▶ **Work item**
Copy every record below exactly.

[Page-level text extractions]

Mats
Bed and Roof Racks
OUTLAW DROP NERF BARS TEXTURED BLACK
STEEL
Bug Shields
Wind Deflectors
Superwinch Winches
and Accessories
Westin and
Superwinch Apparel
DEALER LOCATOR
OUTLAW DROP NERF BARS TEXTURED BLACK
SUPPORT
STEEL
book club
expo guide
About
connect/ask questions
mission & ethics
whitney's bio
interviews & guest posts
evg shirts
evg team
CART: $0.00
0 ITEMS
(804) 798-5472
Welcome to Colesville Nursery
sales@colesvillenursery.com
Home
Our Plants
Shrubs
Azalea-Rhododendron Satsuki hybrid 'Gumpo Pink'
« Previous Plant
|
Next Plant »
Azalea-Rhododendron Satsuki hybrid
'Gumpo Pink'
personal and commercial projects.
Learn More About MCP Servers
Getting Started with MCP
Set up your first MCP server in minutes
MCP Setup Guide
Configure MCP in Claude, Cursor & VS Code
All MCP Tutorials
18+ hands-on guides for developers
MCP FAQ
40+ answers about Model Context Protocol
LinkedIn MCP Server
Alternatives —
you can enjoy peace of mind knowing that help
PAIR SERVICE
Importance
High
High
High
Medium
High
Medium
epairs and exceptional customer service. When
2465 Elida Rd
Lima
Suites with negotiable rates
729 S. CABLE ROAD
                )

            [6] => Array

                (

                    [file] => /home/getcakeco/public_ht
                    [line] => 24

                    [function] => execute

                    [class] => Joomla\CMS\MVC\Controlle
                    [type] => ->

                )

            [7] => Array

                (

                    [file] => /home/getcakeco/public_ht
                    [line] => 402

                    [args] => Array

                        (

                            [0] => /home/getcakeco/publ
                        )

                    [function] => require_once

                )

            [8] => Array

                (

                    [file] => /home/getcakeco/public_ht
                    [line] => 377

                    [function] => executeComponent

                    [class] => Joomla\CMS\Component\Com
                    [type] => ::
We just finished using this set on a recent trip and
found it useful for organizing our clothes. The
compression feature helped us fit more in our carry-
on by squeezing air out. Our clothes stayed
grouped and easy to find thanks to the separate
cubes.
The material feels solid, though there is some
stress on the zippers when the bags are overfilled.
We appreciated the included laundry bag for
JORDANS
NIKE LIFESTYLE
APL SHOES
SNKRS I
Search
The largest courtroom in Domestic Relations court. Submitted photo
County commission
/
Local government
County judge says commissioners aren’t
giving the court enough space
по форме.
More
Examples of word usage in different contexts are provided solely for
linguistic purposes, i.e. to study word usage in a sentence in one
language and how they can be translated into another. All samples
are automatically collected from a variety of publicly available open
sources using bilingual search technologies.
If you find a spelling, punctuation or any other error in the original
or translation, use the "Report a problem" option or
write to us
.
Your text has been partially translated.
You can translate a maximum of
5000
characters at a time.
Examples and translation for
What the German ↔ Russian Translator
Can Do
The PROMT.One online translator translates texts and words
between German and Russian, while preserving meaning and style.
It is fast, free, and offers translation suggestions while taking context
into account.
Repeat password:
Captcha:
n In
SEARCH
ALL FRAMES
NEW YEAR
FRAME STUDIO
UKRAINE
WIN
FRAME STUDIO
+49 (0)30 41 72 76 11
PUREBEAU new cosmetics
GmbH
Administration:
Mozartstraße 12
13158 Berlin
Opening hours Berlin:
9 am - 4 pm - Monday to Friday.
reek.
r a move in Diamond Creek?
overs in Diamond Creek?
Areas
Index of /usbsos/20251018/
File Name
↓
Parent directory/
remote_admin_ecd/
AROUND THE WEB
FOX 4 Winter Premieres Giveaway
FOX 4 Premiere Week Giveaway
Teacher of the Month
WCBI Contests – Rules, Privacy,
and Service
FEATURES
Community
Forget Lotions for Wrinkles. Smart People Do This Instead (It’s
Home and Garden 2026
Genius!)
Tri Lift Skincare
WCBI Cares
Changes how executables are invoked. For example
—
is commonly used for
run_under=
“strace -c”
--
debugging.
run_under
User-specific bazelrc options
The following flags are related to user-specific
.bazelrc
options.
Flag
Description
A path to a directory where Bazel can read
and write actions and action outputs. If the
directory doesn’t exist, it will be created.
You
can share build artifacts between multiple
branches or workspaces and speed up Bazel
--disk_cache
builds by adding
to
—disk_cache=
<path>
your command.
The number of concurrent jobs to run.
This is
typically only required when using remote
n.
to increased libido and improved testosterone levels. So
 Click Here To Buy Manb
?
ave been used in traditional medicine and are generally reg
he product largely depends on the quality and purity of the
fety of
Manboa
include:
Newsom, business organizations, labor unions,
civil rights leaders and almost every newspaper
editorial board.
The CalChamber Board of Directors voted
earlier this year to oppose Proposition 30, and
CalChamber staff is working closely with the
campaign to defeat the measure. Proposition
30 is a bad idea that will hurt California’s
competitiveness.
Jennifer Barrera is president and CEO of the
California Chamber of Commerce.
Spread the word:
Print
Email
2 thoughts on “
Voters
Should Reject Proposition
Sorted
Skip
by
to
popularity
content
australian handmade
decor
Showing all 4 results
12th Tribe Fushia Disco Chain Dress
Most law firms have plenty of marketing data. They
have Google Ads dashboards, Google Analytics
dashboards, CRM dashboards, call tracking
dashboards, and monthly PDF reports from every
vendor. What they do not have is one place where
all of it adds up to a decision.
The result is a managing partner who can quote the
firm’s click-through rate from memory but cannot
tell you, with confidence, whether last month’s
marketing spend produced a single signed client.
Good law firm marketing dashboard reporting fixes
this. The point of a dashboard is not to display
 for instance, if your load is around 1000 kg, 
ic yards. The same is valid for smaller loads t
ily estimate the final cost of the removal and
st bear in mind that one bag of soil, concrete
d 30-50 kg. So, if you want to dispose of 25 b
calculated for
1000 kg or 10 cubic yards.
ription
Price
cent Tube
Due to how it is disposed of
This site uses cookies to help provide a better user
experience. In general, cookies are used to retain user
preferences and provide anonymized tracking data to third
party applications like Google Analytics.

▶ **Response area**
Mats
Bed and Roof Racks
OUTLAW DROP NERF BARS TEXTURED BLACK
STEEL
Bug Shields
Wind Deflectors
Superwinch Winches
and Accessories
Westin and
Superwinch Apparel
DEALER LOCATOR
OUTLAW DROP NERF BARS TEXTURED BLACK
SUPPORT
STEEL
book club
expo guide
About
connect/ask questions
mission & ethics
whitney's bio
interviews & guest posts
evg shirts
evg team
CART: $0.00
0 ITEMS
(804) 798-5472
Welcome to Colesville Nursery
sales@colesvillenursery.com
Home
Our Plants
Shrubs
Azalea-Rhododendron Satsuki hybrid 'Gumpo Pink'
« Previous Plant
|
Next Plant »
Azalea-Rhododendron Satsuki hybrid
'Gumpo Pink'
personal and commercial projects.
Learn More About MCP Servers
Getting Started with MCP
Set up your first MCP server in minutes
MCP Setup Guide
Configure MCP in Claude, Cursor & VS Code
All MCP Tutorials
18+ hands-on guides for developers
MCP FAQ
40+ answers about Model Context Protocol
LinkedIn MCP Server
Alternatives —
you can enjoy peace of mind knowing that help
PAIR SERVICE
Importance
High
High
High
Medium
High
Medium
epairs and exceptional customer service. When
2465 Elida Rd
Lima
Suites with negotiable rates
729 S. CABLE ROAD
                )

            [6] => Array

                (

                    [file] => /home/getcakeco/public_ht
                    [line] => 24

                    [function] => execute

                    [class] => Joomla\CMS\MVC\Controlle
                    [type] => ->

                )

            [7] => Array

                (

                    [file] => /home/getcakeco/public_ht
                    [line] => 402

                    [args] => Array

                        (

                            [0] => /home/getcakeco/publ
                        )

                    [function] => require_once

                )

            [8] => Array

                (

                    [file] => /home/getcakeco/public_ht
                    [line] => 377

                    [function] => executeComponent

                    [class] => Joomla\CMS\Component\Com
                    [type] => ::
We just finished using this set on a recent trip and
found it useful for organizing our clothes. The
compression feature helped us fit more in our carry-
on by squeezing air out. Our clothes stayed
grouped and easy to find thanks to the separate
cubes.
The material feels solid, though there is some
stress on the zippers when the bags are overfilled.
We appreciated the included laundry bag for
JORDANS
NIKE LIFESTYLE
APL SHOES
SNKRS I
Search
The largest courtroom in Domestic Relations court. Submitted photo
County commission
/
Local government
County judge says commissioners aren’t
giving the court enough space
по форме.
More
Examples of word usage in different contexts are provided solely for
linguistic purposes, i.e. to study word usage in a sentence in one
language and how they can be translated into another. All samples
are automatically collected from a variety of publicly available open
sources using bilingual search technologies.
If you find a spelling, punctuation or any other error in the original
or translation, use the "Report a problem" option or
write to us
.
Your text has been partially translated.
You can translate a maximum of
5000
characters at a time.
Examples and translation for
What the German ↔ Russian Translator
Can Do
The PROMT.One online translator translates texts and words
between German and Russian, while preserving meaning and style.
It is fast, free, and offers translation suggestions while taking context
into account.
Repeat password:
Captcha:
n In
SEARCH
ALL FRAMES
NEW YEAR
FRAME STUDIO
UKRAINE
WIN
FRAME STUDIO
+49 (0)30 41 72 76 11
PUREBEAU new cosmetics
GmbH
Administration:
Mozartstraße 12
13158 Berlin
Opening hours Berlin:
9 am - 4 pm - Monday to Friday.
reek.
r a move in Diamond Creek?
overs in Diamond Creek?
Areas
Index of /usbsos/20251018/
File Name
↓
Parent directory/
remote_admin_ecd/
AROUND THE WEB
FOX 4 Winter Premieres Giveaway
FOX 4 Premiere Week Giveaway
Teacher of the Month
WCBI Contests – Rules, Privacy,
and Service
FEATURES
Community
Forget Lotions for Wrinkles. Smart People Do This Instead (It’s
Home and Garden 2026
Genius!)
Tri Lift Skincare
WCBI Cares
Changes how executables are invoked. For example
—
is commonly used for
run_under=
“strace -c”
--
debugging.
run_under
User-specific bazelrc options
The following flags are related to user-specific
.bazelrc
options.
Flag
Description
A path to a directory where Bazel can read
and write actions and action outputs. If the
directory doesn’t exist, it will be created.
You
can share build artifacts between multiple
branches or workspaces and speed up Bazel
--disk_cache
builds by adding
to
—disk_cache=
<path>
your command.
The number of concurrent jobs to run.
This is
typically only required when using remote
n.
to increased libido and improved testosterone levels. So
 Click Here To Buy Manb
?
ave been used in traditional medicine and are generally reg
he product largely depends on the quality and purity of the
fety of
Manboa
include:
Newsom, business organizations, labor unions,
civil rights leaders and almost every newspaper
editorial board.
The CalChamber Board of Directors voted
earlier this year to oppose Proposition 30, and
CalChamber staff is working closely with the
campaign to defeat the measure. Proposition
30 is a bad idea that will hurt California’s
competitiveness.
Jennifer Barrera is president and CEO of the
California Chamber of Commerce.
Spread the word:
Print
Email
2 thoughts on “
Voters
Should Reject Proposition
Sorted
Skip
by
to
popularity
content
australian handmade
decor
Showing all 4 results
12th Tribe Fushia Disco Chain Dress
Most law firms have plenty of marketing data. They
have Google Ads dashboards, Google Analytics
dashboards, CRM dashboards, call tracking
dashboards, and monthly PDF reports from every
vendor. What they do not have is one place where
all of it adds up to a decision.
The result is a managing partner who can quote the
firm’s click-through rate from memory but cannot
tell you, with confidence, whether last month’s
marketing spend produced a single signed client.
Good law firm marketing dashboard reporting fixes
this. The point of a dashboard is not to display
 for instance, if your load is around 1000 kg, 
ic yards. The same is valid for smaller loads t
ily estimate the final cost of the removal and
st bear in mind that one bag of soil, concrete
d 30-50 kg. So, if you want to dispose of 25 b
calculated for
1000 kg or 10 cubic yards.
ription
Price
cent Tube
Due to how it is disposed of
This site uses cookies to help provide a better user
experience. In general, cookies are used to retain user
preferences and provide anonymized tracking data to third
party applications like Google Analytics.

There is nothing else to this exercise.